Exercise directions: Go through the listing below and work out how many lines hold "våre"; reply with the figure alone.

[Source material Boundary: Start]

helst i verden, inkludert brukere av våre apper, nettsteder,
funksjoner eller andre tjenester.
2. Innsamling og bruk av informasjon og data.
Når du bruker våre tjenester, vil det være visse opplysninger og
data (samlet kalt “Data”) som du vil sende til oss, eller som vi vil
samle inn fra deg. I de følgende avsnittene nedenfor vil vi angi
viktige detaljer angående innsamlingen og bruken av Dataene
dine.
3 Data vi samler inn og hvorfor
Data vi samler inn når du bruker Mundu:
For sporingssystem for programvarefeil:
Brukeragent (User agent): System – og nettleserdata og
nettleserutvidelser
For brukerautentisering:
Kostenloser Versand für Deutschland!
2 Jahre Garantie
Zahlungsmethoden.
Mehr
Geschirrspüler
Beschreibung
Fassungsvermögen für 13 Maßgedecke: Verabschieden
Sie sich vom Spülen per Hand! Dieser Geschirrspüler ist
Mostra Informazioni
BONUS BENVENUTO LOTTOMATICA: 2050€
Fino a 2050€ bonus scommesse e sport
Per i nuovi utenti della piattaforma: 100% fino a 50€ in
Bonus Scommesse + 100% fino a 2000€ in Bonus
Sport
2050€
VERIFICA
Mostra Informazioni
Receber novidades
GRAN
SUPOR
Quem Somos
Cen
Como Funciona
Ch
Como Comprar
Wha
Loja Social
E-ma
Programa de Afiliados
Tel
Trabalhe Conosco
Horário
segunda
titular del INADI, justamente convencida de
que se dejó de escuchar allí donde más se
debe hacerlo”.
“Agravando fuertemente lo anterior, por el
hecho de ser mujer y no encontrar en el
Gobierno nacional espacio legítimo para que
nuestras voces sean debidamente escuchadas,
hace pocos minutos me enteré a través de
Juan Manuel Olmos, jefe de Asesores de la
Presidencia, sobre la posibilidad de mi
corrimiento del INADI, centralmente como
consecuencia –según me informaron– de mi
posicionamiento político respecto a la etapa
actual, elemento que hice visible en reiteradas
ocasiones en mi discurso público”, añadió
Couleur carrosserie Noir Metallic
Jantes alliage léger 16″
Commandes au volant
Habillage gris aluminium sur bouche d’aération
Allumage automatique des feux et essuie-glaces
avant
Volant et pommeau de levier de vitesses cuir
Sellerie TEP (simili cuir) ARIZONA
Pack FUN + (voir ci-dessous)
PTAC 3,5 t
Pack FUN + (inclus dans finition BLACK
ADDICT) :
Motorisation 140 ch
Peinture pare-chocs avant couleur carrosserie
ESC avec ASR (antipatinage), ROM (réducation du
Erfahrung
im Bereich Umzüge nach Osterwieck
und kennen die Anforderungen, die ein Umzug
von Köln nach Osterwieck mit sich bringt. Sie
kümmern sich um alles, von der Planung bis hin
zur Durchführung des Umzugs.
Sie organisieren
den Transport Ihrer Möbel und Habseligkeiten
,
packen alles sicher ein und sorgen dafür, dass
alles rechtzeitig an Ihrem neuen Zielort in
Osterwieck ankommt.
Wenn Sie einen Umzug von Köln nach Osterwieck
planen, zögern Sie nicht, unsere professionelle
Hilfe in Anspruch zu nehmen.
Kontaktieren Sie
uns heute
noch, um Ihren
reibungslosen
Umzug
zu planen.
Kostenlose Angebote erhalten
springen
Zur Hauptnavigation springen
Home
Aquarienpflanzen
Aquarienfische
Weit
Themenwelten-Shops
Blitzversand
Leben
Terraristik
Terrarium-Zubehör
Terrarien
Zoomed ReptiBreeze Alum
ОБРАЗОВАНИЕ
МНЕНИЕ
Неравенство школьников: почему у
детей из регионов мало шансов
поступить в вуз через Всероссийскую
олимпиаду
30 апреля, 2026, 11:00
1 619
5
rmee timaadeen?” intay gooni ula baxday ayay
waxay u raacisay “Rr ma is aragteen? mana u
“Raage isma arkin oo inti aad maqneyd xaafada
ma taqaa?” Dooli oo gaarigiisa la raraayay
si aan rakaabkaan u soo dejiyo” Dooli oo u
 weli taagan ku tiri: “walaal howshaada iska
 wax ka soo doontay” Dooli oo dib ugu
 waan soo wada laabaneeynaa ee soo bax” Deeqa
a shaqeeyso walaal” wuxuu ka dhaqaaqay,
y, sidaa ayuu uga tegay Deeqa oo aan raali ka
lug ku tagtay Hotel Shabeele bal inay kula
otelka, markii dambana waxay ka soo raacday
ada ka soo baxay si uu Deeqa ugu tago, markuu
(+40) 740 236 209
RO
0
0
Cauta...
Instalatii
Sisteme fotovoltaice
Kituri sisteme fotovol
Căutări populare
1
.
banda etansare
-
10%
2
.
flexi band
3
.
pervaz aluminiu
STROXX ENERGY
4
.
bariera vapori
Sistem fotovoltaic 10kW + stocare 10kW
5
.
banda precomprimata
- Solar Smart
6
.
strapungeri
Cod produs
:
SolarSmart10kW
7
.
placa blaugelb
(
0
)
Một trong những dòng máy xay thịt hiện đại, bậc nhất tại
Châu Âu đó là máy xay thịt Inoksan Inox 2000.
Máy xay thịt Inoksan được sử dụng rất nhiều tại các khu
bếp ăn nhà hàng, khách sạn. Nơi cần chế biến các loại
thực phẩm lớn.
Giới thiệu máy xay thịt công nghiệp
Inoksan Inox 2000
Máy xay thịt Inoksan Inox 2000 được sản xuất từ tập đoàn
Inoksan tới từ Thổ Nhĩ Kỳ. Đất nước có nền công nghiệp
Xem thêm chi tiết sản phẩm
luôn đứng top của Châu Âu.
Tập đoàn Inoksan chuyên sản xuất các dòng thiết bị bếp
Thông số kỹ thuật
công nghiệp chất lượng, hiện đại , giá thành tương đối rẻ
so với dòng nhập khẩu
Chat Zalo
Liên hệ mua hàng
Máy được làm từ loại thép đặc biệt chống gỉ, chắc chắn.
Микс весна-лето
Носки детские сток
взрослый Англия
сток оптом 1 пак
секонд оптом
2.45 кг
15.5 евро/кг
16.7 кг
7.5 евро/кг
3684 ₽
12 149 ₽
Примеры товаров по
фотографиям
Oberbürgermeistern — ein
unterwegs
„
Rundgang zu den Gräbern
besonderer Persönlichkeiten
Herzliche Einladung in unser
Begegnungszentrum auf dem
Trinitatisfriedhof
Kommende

[Source material Boundary: End]

Answer area: 2